Duveneck painting part of local color


The Cincinnati Wing

By Marilyn Bauer
The Cincinnati Enquirer

CAM SPECIAL SECTION
[IMAGE]
Take a virtual tour and read our special Cincinnati Wing section
Kristin Spangenberg, curator of prints, drawings and photographs at the Cincinnati Art Museum, has included Frank Duveneck's "Siesta" in her exhibition Making Their Mark: Drawings and Watercolors by Cincinnati Artists. The show is a complementary exhibition to the Cincinnati Wing illustrating the creative process of many of the artists featured in the new galleries.

The Duveneck drawing is a highlight with a colorful past. The pastel on canvas, on view for the first time in more than a decade, is a nude portrait that once hung in Foucar's Bar, a well-known saloon located on Walnut Street, in the late 19th and early 20th centuries.

The cafe, owned by Theodore Foucar, was popular with the gentlemen of the city, including many local artists. Upon learning of the nude's brazen placement above the saloon bar, several women demanded the pastel be removed, fearing it would corrupt their sons and husbands.

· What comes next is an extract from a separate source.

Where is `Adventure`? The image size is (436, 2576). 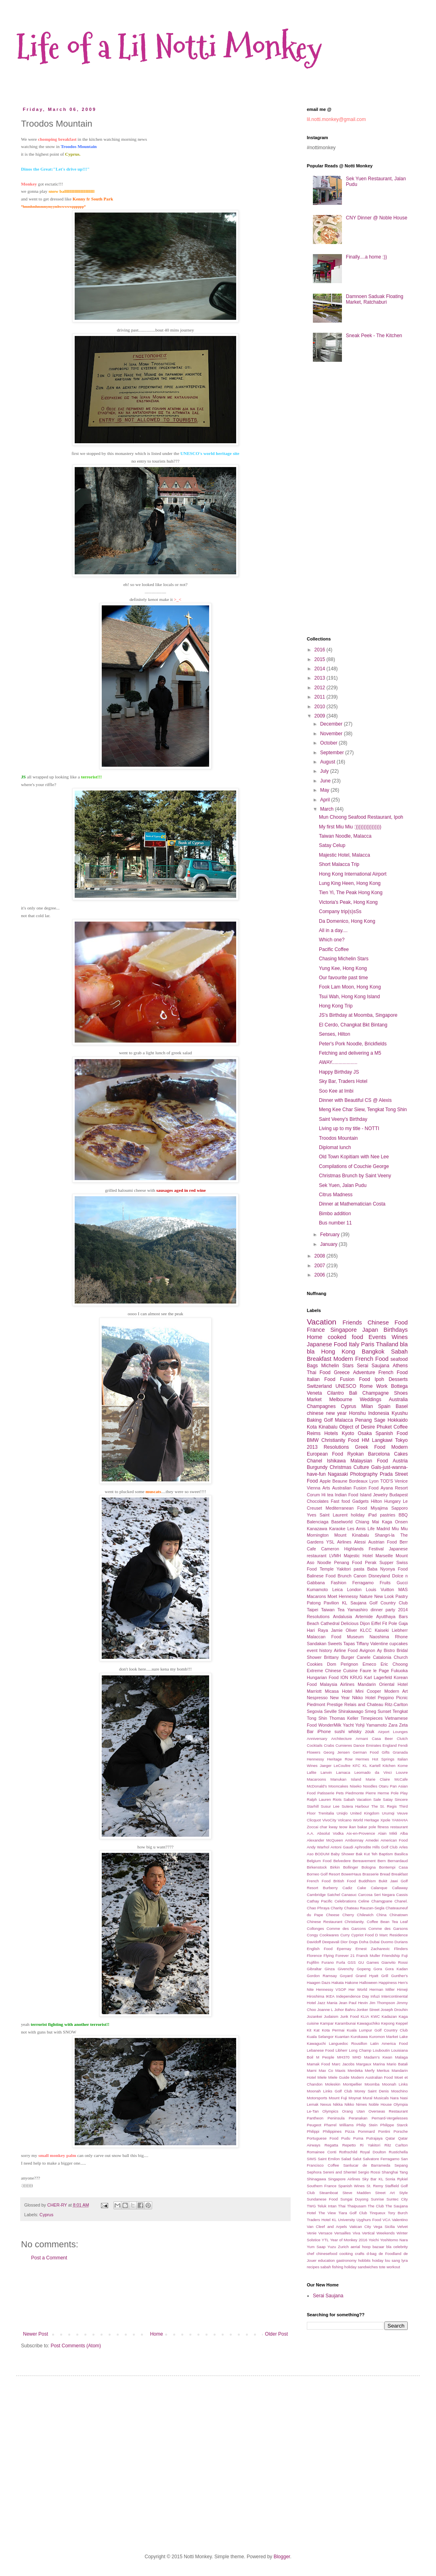 Adventure is located at coordinates (364, 1372).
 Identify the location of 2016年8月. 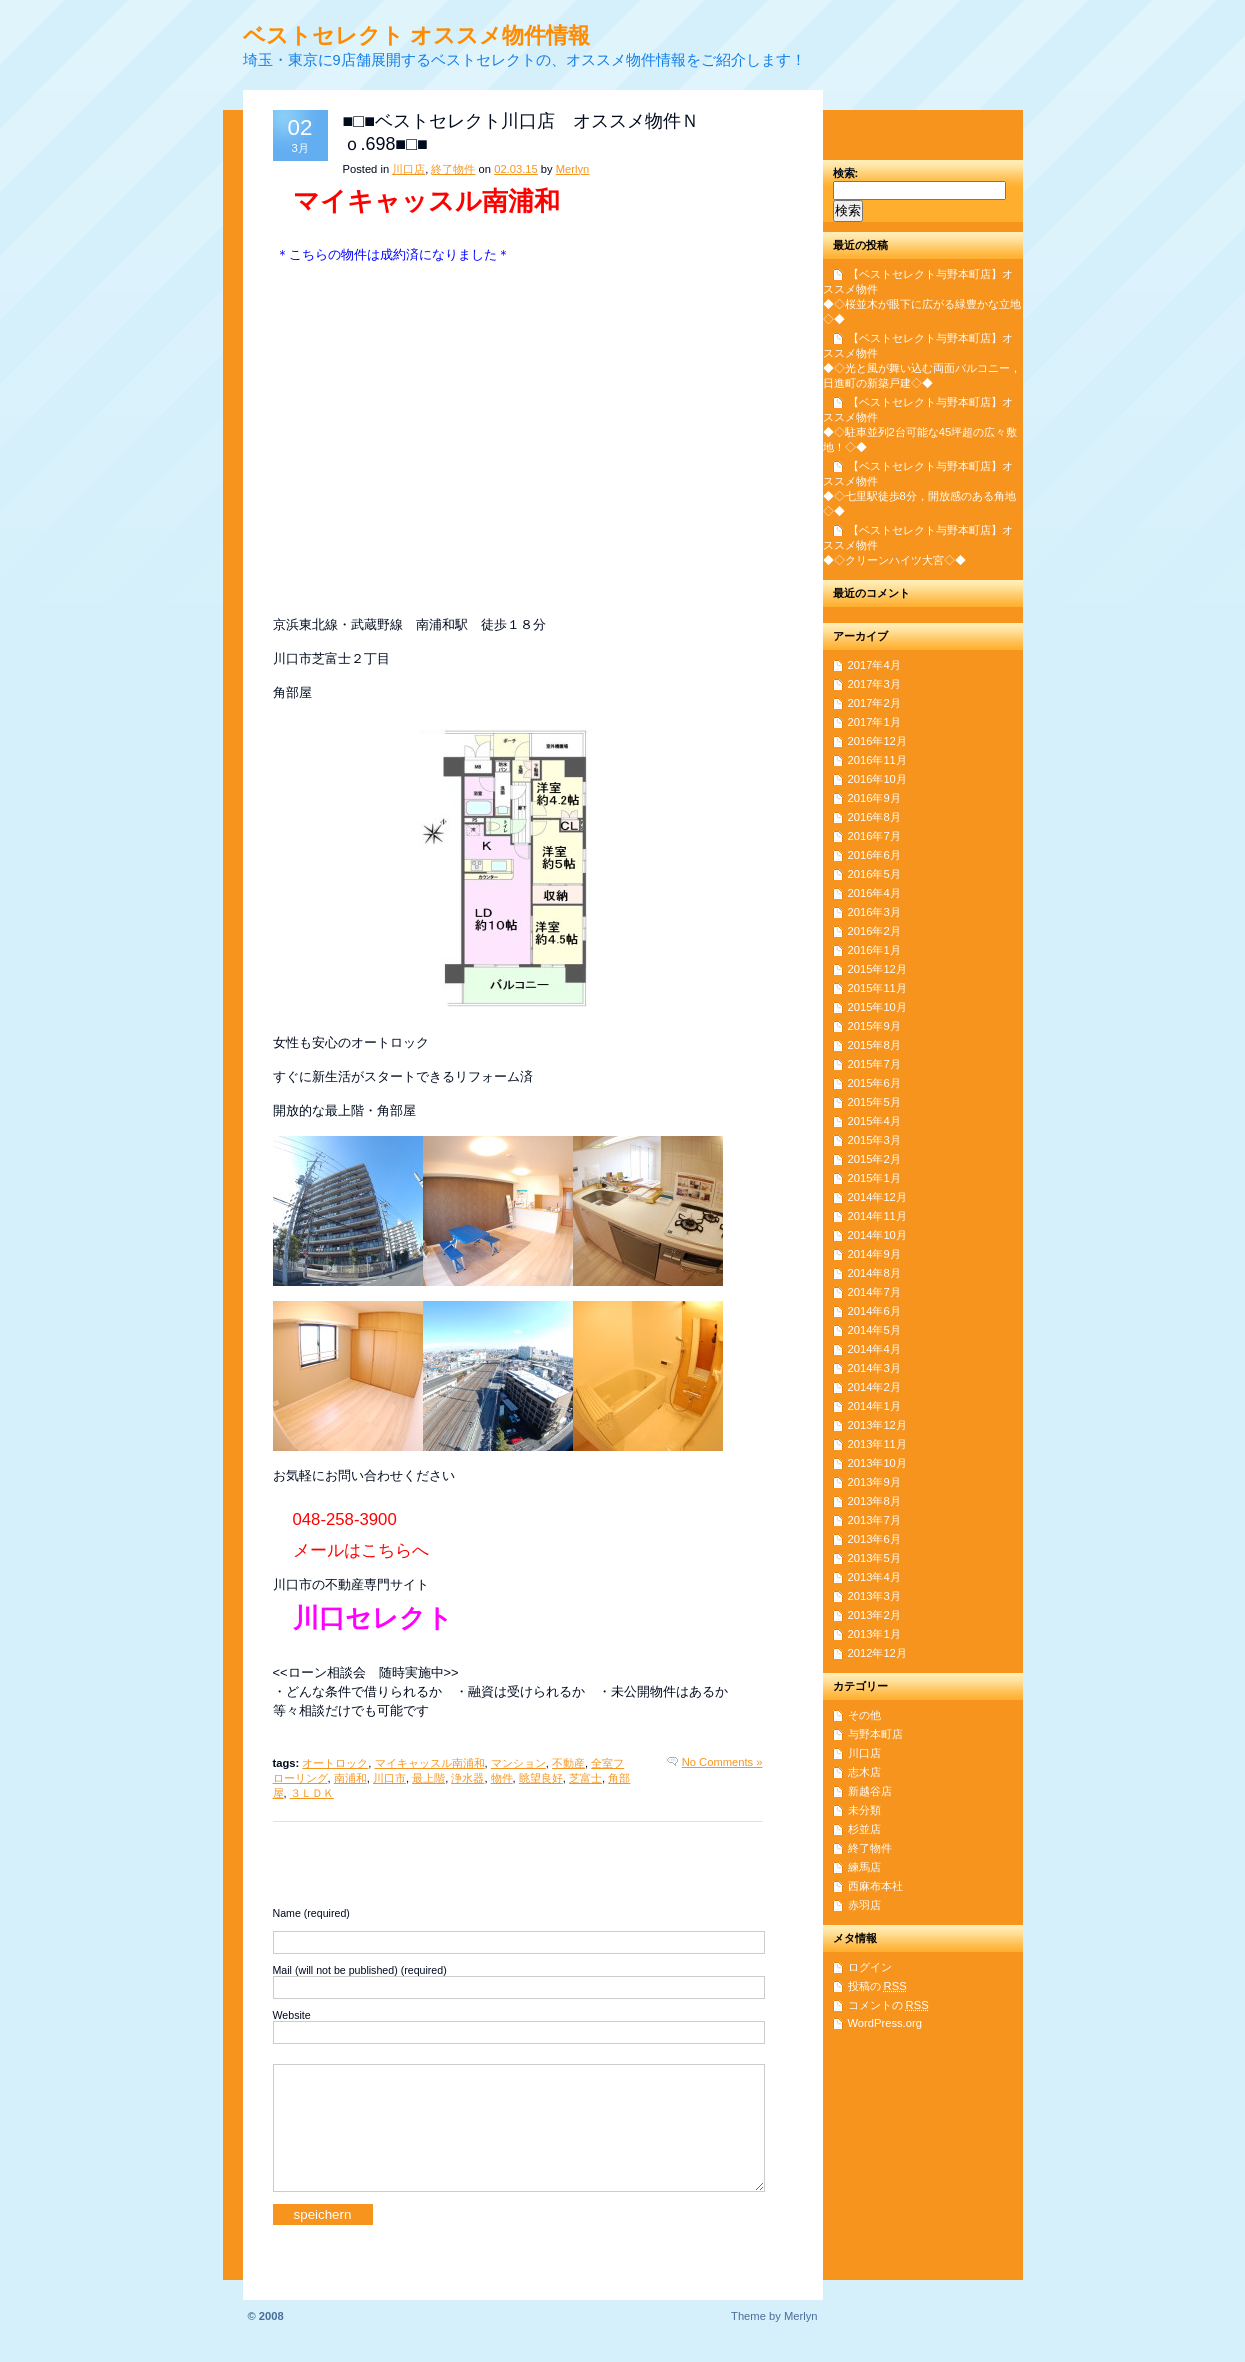 (874, 817).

Foucar later said: "When the good women of a town get on a warpath a wise man heads for the tall timber, so I decided to play a little joke on them and give the picture to the (Cincinnati) Art Museum. That girl was too naked for my saloon but she was not too naked for high society."

In 1919, Foucar not only donated Duveneck's pastel to the museum, but also provided for its transport up the hill to its new home in Eden Park.